Recorded data
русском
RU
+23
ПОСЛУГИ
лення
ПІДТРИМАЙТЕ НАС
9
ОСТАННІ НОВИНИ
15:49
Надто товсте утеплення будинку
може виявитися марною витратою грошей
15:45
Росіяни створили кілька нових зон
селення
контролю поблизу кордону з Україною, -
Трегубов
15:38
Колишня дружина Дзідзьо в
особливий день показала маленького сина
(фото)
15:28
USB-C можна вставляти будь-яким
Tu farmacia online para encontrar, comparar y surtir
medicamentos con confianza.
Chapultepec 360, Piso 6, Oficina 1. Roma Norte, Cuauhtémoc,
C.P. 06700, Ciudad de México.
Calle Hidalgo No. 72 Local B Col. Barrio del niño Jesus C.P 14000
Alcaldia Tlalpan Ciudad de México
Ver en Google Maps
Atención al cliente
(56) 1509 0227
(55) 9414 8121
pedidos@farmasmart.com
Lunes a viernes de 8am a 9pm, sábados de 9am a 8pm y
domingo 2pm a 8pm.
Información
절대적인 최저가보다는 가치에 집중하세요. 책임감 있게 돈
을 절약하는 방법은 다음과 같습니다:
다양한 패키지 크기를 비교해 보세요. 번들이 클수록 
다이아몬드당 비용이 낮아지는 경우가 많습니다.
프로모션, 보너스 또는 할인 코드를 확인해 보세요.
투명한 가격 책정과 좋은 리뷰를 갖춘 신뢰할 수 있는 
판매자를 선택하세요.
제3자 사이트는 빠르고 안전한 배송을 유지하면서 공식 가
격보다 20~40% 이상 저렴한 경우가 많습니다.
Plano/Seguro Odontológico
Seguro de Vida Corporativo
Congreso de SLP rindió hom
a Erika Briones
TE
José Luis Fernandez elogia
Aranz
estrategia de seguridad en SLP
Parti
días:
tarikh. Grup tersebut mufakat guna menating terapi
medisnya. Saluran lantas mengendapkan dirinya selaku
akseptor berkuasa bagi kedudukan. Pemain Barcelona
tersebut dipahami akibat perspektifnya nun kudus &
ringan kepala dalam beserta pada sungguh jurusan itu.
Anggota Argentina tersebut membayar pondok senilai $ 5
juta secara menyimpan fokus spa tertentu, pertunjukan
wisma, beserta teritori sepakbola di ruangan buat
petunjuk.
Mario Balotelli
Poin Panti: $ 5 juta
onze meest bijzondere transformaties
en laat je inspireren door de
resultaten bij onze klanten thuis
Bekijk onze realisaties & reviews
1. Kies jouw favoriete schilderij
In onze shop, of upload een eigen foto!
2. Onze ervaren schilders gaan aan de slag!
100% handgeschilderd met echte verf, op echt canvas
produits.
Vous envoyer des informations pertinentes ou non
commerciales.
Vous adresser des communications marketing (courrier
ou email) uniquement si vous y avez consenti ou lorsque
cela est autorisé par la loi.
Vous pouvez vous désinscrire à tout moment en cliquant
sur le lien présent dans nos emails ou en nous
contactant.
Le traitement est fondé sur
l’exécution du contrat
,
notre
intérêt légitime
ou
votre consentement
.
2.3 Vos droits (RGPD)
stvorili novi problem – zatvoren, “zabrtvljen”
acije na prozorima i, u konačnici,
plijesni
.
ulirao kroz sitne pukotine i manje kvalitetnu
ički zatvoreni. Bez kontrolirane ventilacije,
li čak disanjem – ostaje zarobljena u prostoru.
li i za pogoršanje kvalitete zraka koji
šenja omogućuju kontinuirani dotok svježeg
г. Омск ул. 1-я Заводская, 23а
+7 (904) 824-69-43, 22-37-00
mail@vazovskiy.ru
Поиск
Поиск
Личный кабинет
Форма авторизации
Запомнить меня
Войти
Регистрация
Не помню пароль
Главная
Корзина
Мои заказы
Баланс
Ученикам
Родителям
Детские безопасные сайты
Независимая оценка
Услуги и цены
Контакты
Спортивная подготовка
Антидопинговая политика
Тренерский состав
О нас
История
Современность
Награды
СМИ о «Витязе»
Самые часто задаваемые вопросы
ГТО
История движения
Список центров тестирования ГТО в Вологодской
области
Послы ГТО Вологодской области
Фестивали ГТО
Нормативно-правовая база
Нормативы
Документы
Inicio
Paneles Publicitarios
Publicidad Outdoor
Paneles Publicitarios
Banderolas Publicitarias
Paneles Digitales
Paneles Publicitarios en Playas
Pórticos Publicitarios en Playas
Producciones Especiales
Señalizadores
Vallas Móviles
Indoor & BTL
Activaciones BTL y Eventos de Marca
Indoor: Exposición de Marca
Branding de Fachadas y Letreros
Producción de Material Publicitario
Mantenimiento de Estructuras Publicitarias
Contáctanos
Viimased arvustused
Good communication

> **Directions**
State how many lines of the entries contain the word "많습니다". Nothing besides the number belongs in the reply.

> **Solved exercise**
2